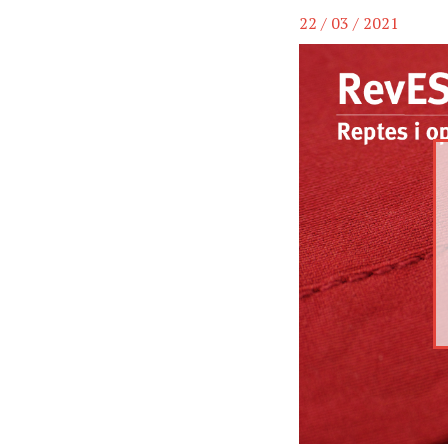
22 / 03 / 2021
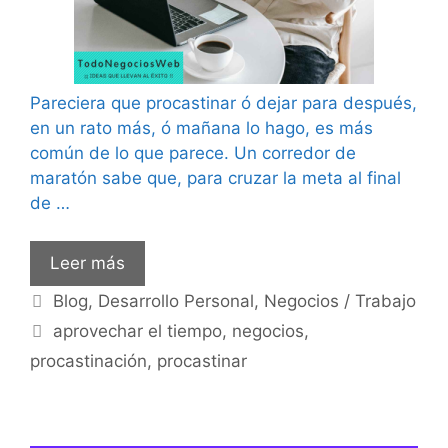
Pareciera que procastinar ó dejar para después,
en un rato más, ó mañana lo hago, es más
común de lo que parece. Un corredor de
maratón sabe que, para cruzar la meta al final
de …
Leer más
Categorías
Blog
,
Desarrollo Personal
,
Negocios / Trabajo
Etiquetas
aprovechar el tiempo
,
negocios
,
procastinación
,
procastinar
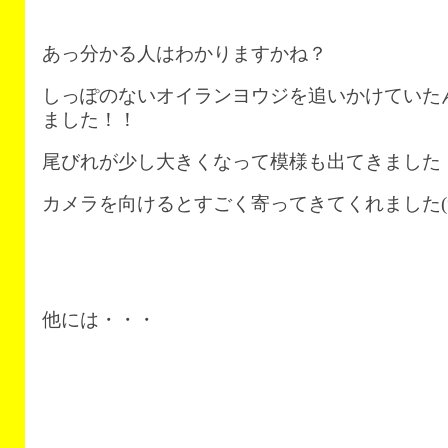
あっ分かる人はわかりますかね？
しっぽのないオイランヨウジを追いかけていた
ました！！
尾びれが少し大きくなって模様も出てきました
カメラを向けるとすごく寄ってきてくれました(
他には・・・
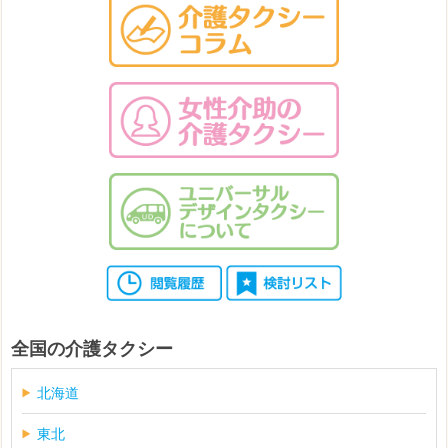
全国の介護タクシー
北海道
東北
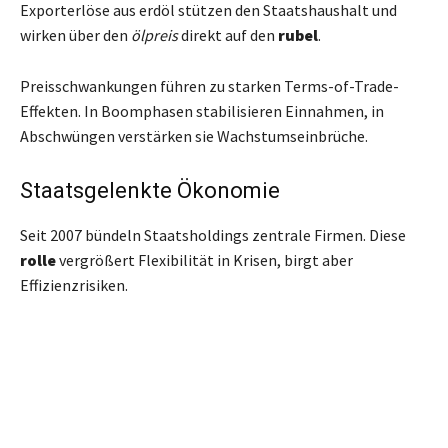
Exporterlöse aus erdöl stützen den Staatshaushalt und
wirken über den
ölpreis
direkt auf den
rubel
.
Preisschwankungen führen zu starken Terms-of-Trade-
Effekten. In Boomphasen stabilisieren Einnahmen, in
Abschwüngen verstärken sie Wachstumseinbrüche.
Staatsgelenkte Ökonomie
Seit 2007 bündeln Staatsholdings zentrale Firmen. Diese
rolle
vergrößert Flexibilität in Krisen, birgt aber
Effizienzrisiken.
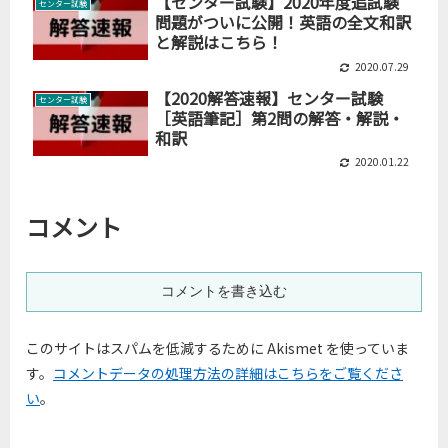
【センター試験】2020年度追試験
センター試験
問題がついに公開！英語の全文和訳
と解説はこちら！
2020.07.29
【2020解答速報】センター試験
センター試験
［英語筆記］第2問の解答・解説・
和訳
2020.01.22
コメント
コメントを書き込む
このサイトはスパムを低減するために Akismet を使っていま
す。
コメントデータの処理方法の詳細はこちらをご覧くださ
い
。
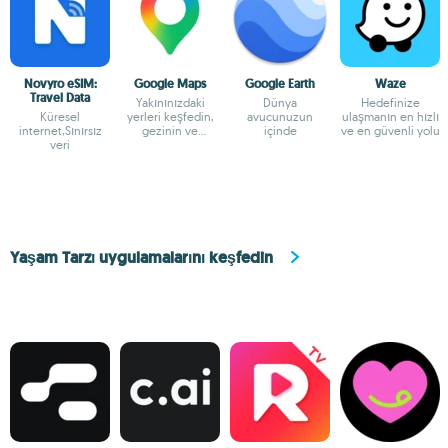
Novyro eSIM:
Google Maps
Google Earth
Waze
Travel Data
Yakınınızdaki
Dünya
Hedefinize
Küresel
yerleri keşfedin,
avucunuzun
ulaşmanın en hızlı
internet,Sınırsız
gezinin ve
içinde
ve en güvenli yolu
veri
keşfedin
Yaşam Tarzı uygulamalarını keşfedin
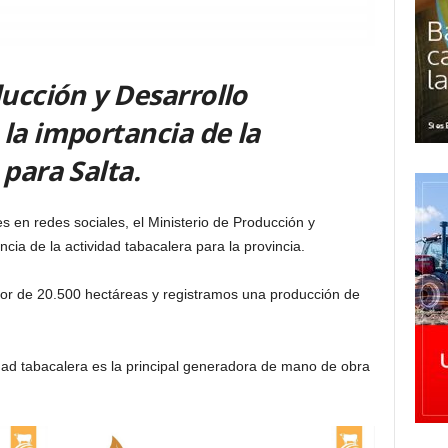
ducción y Desarrollo
la importancia de la
 para Salta.
s en redes sociales, el Ministerio de Producción y
cia de la actividad tabacalera para la provincia.
dor de 20.500 hectáreas y registramos una producción de
dad tabacalera es la principal generadora de mano de obra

## TO DO
Your copy should match the entries exactly, minus the pictures.

## EXERCISE OUTPUT
22 / 03 / 2021
Pareciera que procastinar ó dejar para después,
en un rato más, ó mañana lo hago, es más
común de lo que parece. Un corredor de
maratón sabe que, para cruzar la meta al final
de …
Leer más
Categorías
Blog
,
Desarrollo Personal
,
Negocios / Trabajo
Etiquetas
aprovechar el tiempo
,
negocios
,
procastinación
,
procastinar
あっ分かる人はわかりますかね？
しっぽのないオイランヨウジを追いかけていた
ました！！
尾びれが少し大きくなって模様も出てきました
カメラを向けるとすごく寄ってきてくれました(
他には・・・
全国の介護タクシー
北海道
東北
Exporterlöse aus erdöl stützen den Staatshaushalt und
wirken über den
ölpreis
direkt auf den
rubel
.
Preisschwankungen führen zu starken Terms-of-Trade-
Effekten. In Boomphasen stabilisieren Einnahmen, in
Abschwüngen verstärken sie Wachstumseinbrüche.
Staatsgelenkte Ökonomie
Seit 2007 bündeln Staatsholdings zentrale Firmen. Diese
rolle
vergrößert Flexibilität in Krisen, birgt aber
Effizienzrisiken.
【センター試験】2020年度追試験
センター試験
問題がついに公開！英語の全文和訳
と解説はこちら！
2020.07.29
【2020解答速報】センター試験
センター試験
［英語筆記］第2問の解答・解説・
和訳
2020.01.22
コメント
コメントを書き込む
このサイトはスパムを低減するために Akismet を使っていま
す。
コメントデータの処理方法の詳細はこちらをご覧くださ
い
。
Novyro eSIM:
Google Maps
Google Earth
Waze
Travel Data
Yakınınızdaki
Dünya
Hedefinize
Küresel
yerleri keşfedin,
avucunuzun
ulaşmanın en hızlı
internet,Sınırsız
gezinin ve
içinde
ve en güvenli yolu
veri
keşfedin
Yaşam Tarzı uygulamalarını keşfedin
ducción y Desarrollo
la importancia de la
 para Salta.
s en redes sociales, el Ministerio de Producción y
cia de la actividad tabacalera para la provincia.
dor de 20.500 hectáreas y registramos una producción de
dad tabacalera es la principal generadora de mano de obra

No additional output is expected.